- **RECORD SET**:
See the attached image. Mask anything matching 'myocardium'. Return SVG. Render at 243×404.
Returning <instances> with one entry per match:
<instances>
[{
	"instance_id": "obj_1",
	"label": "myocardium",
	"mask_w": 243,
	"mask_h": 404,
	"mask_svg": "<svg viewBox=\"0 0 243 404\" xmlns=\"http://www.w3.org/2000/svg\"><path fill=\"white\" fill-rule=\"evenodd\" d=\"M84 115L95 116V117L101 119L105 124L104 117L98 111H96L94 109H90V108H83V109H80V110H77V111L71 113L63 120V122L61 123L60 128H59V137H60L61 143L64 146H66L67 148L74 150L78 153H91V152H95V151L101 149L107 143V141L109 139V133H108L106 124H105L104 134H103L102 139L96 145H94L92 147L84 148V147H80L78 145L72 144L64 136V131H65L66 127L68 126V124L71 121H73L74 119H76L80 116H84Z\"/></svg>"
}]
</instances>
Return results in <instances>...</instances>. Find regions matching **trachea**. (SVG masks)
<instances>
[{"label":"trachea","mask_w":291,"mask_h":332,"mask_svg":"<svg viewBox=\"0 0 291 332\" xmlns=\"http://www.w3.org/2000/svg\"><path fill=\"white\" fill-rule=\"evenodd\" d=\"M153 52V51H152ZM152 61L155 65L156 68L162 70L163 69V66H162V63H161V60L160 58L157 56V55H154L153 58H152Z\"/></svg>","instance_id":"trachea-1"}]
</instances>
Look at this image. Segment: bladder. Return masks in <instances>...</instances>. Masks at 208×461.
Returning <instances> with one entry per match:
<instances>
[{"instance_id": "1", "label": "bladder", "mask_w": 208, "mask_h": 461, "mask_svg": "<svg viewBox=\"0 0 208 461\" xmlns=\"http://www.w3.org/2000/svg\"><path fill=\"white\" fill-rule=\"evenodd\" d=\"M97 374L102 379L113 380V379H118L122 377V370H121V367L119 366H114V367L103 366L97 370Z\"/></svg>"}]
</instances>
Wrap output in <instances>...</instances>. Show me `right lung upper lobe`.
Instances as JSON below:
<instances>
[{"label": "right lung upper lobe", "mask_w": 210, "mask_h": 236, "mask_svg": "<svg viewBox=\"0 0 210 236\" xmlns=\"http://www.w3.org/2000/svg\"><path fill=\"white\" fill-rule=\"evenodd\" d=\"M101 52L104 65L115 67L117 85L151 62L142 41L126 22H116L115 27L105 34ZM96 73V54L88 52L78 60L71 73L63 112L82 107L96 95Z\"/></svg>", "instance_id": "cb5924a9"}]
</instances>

- **WHAT YOU SHOULD DO**:
Repeat exactly the lines from the one containing "Wrap output in" through the last line of the records above, both included, and nothing else.

- **SOLUTION BELOW**:
Wrap output in <instances>...</instances>. Show me `right lung upper lobe`.
Instances as JSON below:
<instances>
[{"label": "right lung upper lobe", "mask_w": 210, "mask_h": 236, "mask_svg": "<svg viewBox=\"0 0 210 236\" xmlns=\"http://www.w3.org/2000/svg\"><path fill=\"white\" fill-rule=\"evenodd\" d=\"M101 52L104 65L115 67L117 85L151 62L142 41L126 22H116L115 27L105 34ZM96 73V54L88 52L78 60L71 73L63 112L82 107L96 95Z\"/></svg>", "instance_id": "cb5924a9"}]
</instances>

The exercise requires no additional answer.